## Task details
Print a faithful copy of the data below, word for word, with the pictures left out.

## The records
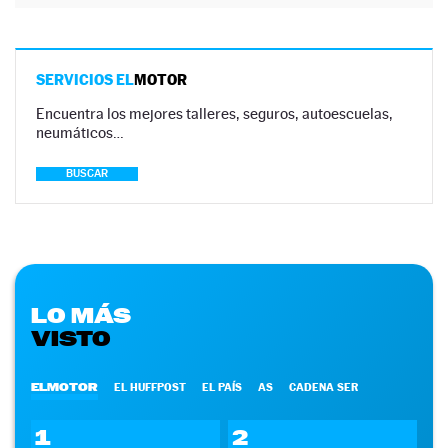
SERVICIOS EL
MOTOR
Encuentra los mejores talleres, seguros, autoescuelas,
neumáticos…
BUSCAR
LO MÁS
VISTO
ELMOTOR
EL HUFFPOST
EL PAÍS
AS
CADENA SER
1
2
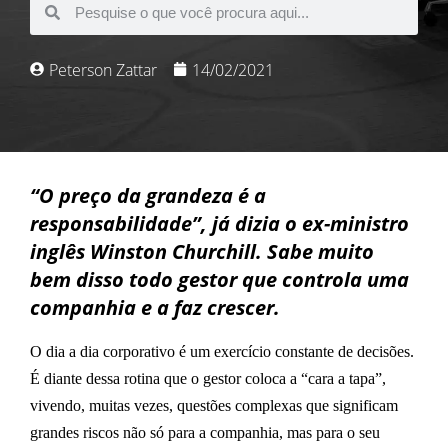
Peterson Zattar
14/02/2021
“O preço da grandeza é a
responsabilidade”, já dizia o ex-ministro
inglês Winston Churchill. Sabe muito
bem disso todo gestor que controla uma
companhia e a faz crescer.
O dia a dia corporativo é um exercício constante de decisões.
É diante dessa rotina que o gestor coloca a “cara a tapa”,
vivendo, muitas vezes, questões complexas que significam
grandes riscos não só para a companhia, mas para o seu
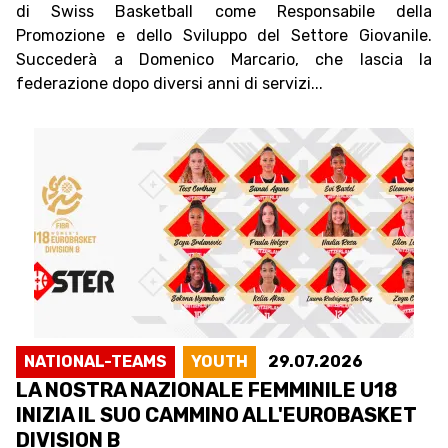
di Swiss Basketball come Responsabile della
Promozione e dello Sviluppo del Settore Giovanile.
Succederà a Domenico Marcario, che lascia la
federazione dopo diversi anni di servizi...
NATIONAL-TEAMS
YOUTH
29.07.2026
LA NOSTRA NAZIONALE FEMMINILE U18
INIZIA IL SUO CAMMINO ALL'EUROBASKET
DIVISION B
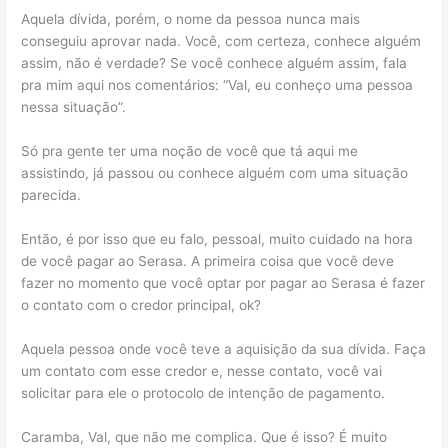
Aquela dívida, porém, o nome da pessoa nunca mais
conseguiu aprovar nada. Você, com certeza, conhece alguém
assim, não é verdade? Se você conhece alguém assim, fala
pra mim aqui nos comentários: “Val, eu conheço uma pessoa
nessa situação”.
Só pra gente ter uma noção de você que tá aqui me
assistindo, já passou ou conhece alguém com uma situação
parecida.
Então, é por isso que eu falo, pessoal, muito cuidado na hora
de você pagar ao Serasa. A primeira coisa que você deve
fazer no momento que você optar por pagar ao Serasa é fazer
o contato com o credor principal, ok?
Aquela pessoa onde você teve a aquisição da sua dívida. Faça
um contato com esse credor e, nesse contato, você vai
solicitar para ele o protocolo de intenção de pagamento.
Caramba, Val, que não me complica. Que é isso? É muito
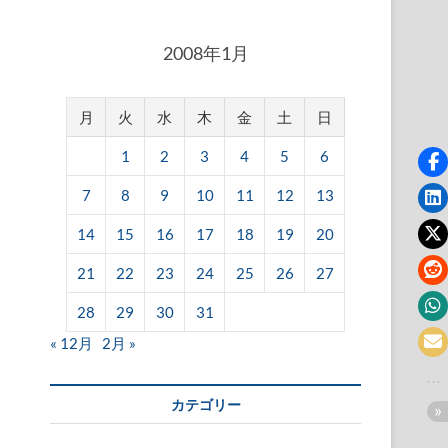
2008年1月
月
火
水
木
金
土
日
1
2
3
4
5
6
7
8
9
10
11
12
13
14
15
16
17
18
19
20
21
22
23
24
25
26
27
28
29
30
31
« 12月
2月 »
カテゴリー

## Result of this exercise
SERVICIOS EL
MOTOR
Encuentra los mejores talleres, seguros, autoescuelas,
neumáticos…
BUSCAR
LO MÁS
VISTO
ELMOTOR
EL HUFFPOST
EL PAÍS
AS
CADENA SER
1
2
Peterson Zattar
14/02/2021
“O preço da grandeza é a
responsabilidade”, já dizia o ex-ministro
inglês Winston Churchill. Sabe muito
bem disso todo gestor que controla uma
companhia e a faz crescer.
O dia a dia corporativo é um exercício constante de decisões.
É diante dessa rotina que o gestor coloca a “cara a tapa”,
vivendo, muitas vezes, questões complexas que significam
grandes riscos não só para a companhia, mas para o seu
di Swiss Basketball come Responsabile della
Promozione e dello Sviluppo del Settore Giovanile.
Succederà a Domenico Marcario, che lascia la
federazione dopo diversi anni di servizi...
NATIONAL-TEAMS
YOUTH
29.07.2026
LA NOSTRA NAZIONALE FEMMINILE U18
INIZIA IL SUO CAMMINO ALL'EUROBASKET
DIVISION B
Aquela dívida, porém, o nome da pessoa nunca mais
conseguiu aprovar nada. Você, com certeza, conhece alguém
assim, não é verdade? Se você conhece alguém assim, fala
pra mim aqui nos comentários: “Val, eu conheço uma pessoa
nessa situação”.
Só pra gente ter uma noção de você que tá aqui me
assistindo, já passou ou conhece alguém com uma situação
parecida.
Então, é por isso que eu falo, pessoal, muito cuidado na hora
de você pagar ao Serasa. A primeira coisa que você deve
fazer no momento que você optar por pagar ao Serasa é fazer
o contato com o credor principal, ok?
Aquela pessoa onde você teve a aquisição da sua dívida. Faça
um contato com esse credor e, nesse contato, você vai
solicitar para ele o protocolo de intenção de pagamento.
Caramba, Val, que não me complica. Que é isso? É muito
2008年1月
月
火
水
木
金
土
日
1
2
3
4
5
6
7
8
9
10
11
12
13
14
15
16
17
18
19
20
21
22
23
24
25
26
27
28
29
30
31
« 12月
2月 »
カテゴリー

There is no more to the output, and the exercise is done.